(Supplied records Opens)

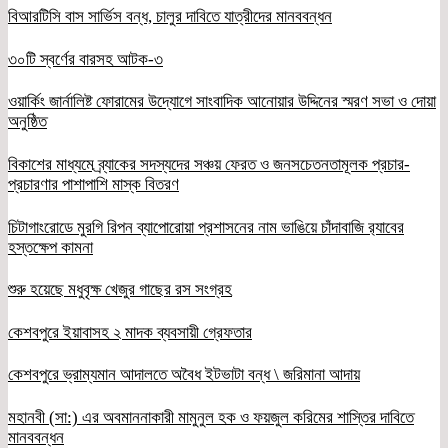
বিআরটিসি বাস সার্ভিস বন্ধ, চালুর দাবিতে যাত্রীদের মানববন্ধন
৩০টি স্বর্ণের বারসহ আটক-৩
ওয়ার্কিং জার্নালিষ্ট ফোরামের উদ্যোগে সাংবাদিক আনোয়ার উদ্দিনের স্মরণ সভা ও দোয়া
অনুষ্ঠিত
বিকাশের মাধ্যমে ব্র্যাকের সদস্যদের সঞ্চয় ফেরত ও জনসচেতনতামূলক প্রচার-
প্রচারণার পাশাপাশি মাস্ক বিতরণ
চিটাগাংরোডে মুরগি রিপন ব্যাপোরোয়া প্রশাসনের নাম ভাঙিয়ে চাঁদাবাজি র‌্যাবের
হস্তক্ষেপ কামনা
শুরু হয়েছে মধুবৃক্ষ খেজুর গাছের রস সংগ্রহ
কেশবপুরে ইয়াবাসহ ২ মাদক ব্যবসায়ী গ্রেফতার
কেশবপুরে ভ্রাম্যমান আদালতে অবৈধ ইটভাটা বন্ধ \ জরিমানা আদায়
মহানবী (সা:) এর অবমাননাকারী মামুনুল হক ও ফয়জুল করিমের শাস্তির দাবিতে
মানববন্ধন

(Supplied records Closes)

■ Task to complete ■
The required answer is the exact run of lines above starting at the line with "ওয়ার্কিং জার্নালিষ্ট ফোরামের" and ending at the line with "শুরু হয়েছে মধুবৃক্ষ খেজুর গাছের রস সংগ্রহ", with both ends present.

■ Result of this exercise ■
ওয়ার্কিং জার্নালিষ্ট ফোরামের উদ্যোগে সাংবাদিক আনোয়ার উদ্দিনের স্মরণ সভা ও দোয়া
অনুষ্ঠিত
বিকাশের মাধ্যমে ব্র্যাকের সদস্যদের সঞ্চয় ফেরত ও জনসচেতনতামূলক প্রচার-
প্রচারণার পাশাপাশি মাস্ক বিতরণ
চিটাগাংরোডে মুরগি রিপন ব্যাপোরোয়া প্রশাসনের নাম ভাঙিয়ে চাঁদাবাজি র‌্যাবের
হস্তক্ষেপ কামনা
শুরু হয়েছে মধুবৃক্ষ খেজুর গাছের রস সংগ্রহ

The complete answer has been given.